Mastering Convolutional Neural Networks: A Beginner Guide
Tutorial with Tensorflow and Keras
Convolutional neural networks (CNNs) have been used in the industry for several years. The flexibility and handling of complex problems are what make CNNs so interesting. A convolutional neural network belongs to the deep learning methods and is mainly used for the processing of image, video, and audio files. In this context, we speak of deep neural networks. CNNs belong to the subfield of supervised learning.
In this article, we explain how a CNN works. Furthermore, we show you how to implement a CNN with TensorFlow and Keras. We develop a deep learning model for handwriting recognition. In this context, we investigate the limits of a CNN. The central questions of this tutorial are:
How well can a CNN recognize handwriting?
Where are the limits of CNNs?
We will conduct a few experiments to investigate the performance of CNNs. Be curious!
CNNs in detail
Structure of a CNN
Figure 1 illustrates the typical structure of a CNN. A CNN contains several layers. The input images will transform by these layers.
Figure 1: Structure of a CNN (Image by authors)
A typical CNN architecture contains Convolutional Layers (Conv-Layers), Pooling Layers (Pool-Layers) and a Fully-connected Layer (FC-Layer). The path of the input data through the CNN is from the Input-Layer to the Output-Layer and is called Feedforward. First, an image passes through a Conv-Layer, which applies several convolution operations to the image. In Figure 1, 32 convolution kernels will apply to the images in the first Conv-Layer. Then an activation function normalizes the input signals. For CNNs, the ReLu activation function is suitable. The abbreviation stands for rectified linear unit and is defined as ReLu(c) = max(0, c). In the next step, Max-Pooling will apply. A Pool-Layer is usually located between two Conv-Layers to reduce the size of the images by a downsampling operation. This approach reduces the number of model parameters and calculations [1]. Due to max-pooling, CNNs are relatively translation and scaling invariant. In the last step, the data pass through a fully-connected neural network with a classifier (e.g., Softmax). In this example, the classification of handwritten numbers takes place.

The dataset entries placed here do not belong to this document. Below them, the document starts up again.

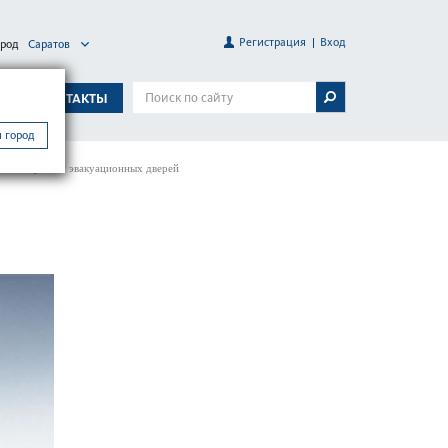
Регистрация
Вход
ород
Саратов
А
КОНТАКТЫ
 город
Отпиратели эвакуационных дверей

Terms of the training process
In this section, we explain the key concepts (in italics) of the training process. During the training of a CNN, the image data will first divide into small packages, the so-called batches. Furthermore, the weights in the convolutional layers will initialize randomly. The CNN finally calculates a classification result for each image in a batch. The calculated result values at the output of the network have an error compared to the true result values. Then we have to feed the error back into the network. It is also called Backpropagation. The errors will calculate per node. Finally, the gradient descent method will use to minimize the error terms. We speak of a mini-batchgradient descent method when the minimization of the error terms perform for the averaged errors from a batch. In this context, the weights in the convolution kernels will also update. After all, batches have been processed, a so-called epoch is completed. After each epoch, the images will reshuffle. Then another training process begins. This procedure will repeat until the Data Scientist is satisfied with the result of the CNN.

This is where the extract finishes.